Below are the records to transcribe exactly; do not include any images.

→ **Dataset entries**:
○ ○ ○ ○ ○ ○ ○

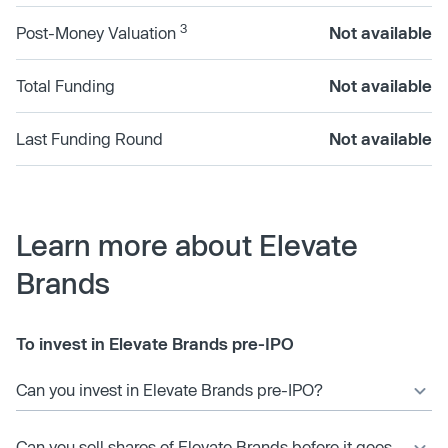
3
Post-Money Valuation
Not available
Total Funding
Not available
Last Funding Round
Not available
Learn more about Elevate
Brands
To invest in Elevate Brands pre-IPO
Can you invest in Elevate Brands pre-IPO?
Can you sell shares of Elevate Brands before it goes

○ ○ ○ ○ ○ ○ ○

→ **Response to this exercise**:
3
Post-Money Valuation
Not available
Total Funding
Not available
Last Funding Round
Not available
Learn more about Elevate
Brands
To invest in Elevate Brands pre-IPO
Can you invest in Elevate Brands pre-IPO?
Can you sell shares of Elevate Brands before it goes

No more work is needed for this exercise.